▶ ABOUT THIS EXERCISE
From the entries provided below, copy each line that contains the word "موريتانيا".
--- DATA SECTION Enclosed Below ---
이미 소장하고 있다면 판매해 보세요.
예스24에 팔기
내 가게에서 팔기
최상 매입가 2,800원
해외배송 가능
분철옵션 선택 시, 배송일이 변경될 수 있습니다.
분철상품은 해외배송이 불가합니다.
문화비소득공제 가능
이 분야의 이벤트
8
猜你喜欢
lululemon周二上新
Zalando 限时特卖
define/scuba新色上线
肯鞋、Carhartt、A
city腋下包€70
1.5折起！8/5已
--- End of Enclosed DATA SECTION ---
--- DATA SECTION Enclosed Below ---
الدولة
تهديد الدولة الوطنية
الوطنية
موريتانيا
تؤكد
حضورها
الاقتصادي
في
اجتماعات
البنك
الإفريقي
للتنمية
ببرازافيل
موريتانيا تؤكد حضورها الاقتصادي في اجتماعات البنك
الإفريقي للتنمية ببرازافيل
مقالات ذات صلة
--- End of Enclosed DATA SECTION ---
▶ REPLY
موريتانيا
موريتانيا تؤكد حضورها الاقتصادي في اجتماعات البنك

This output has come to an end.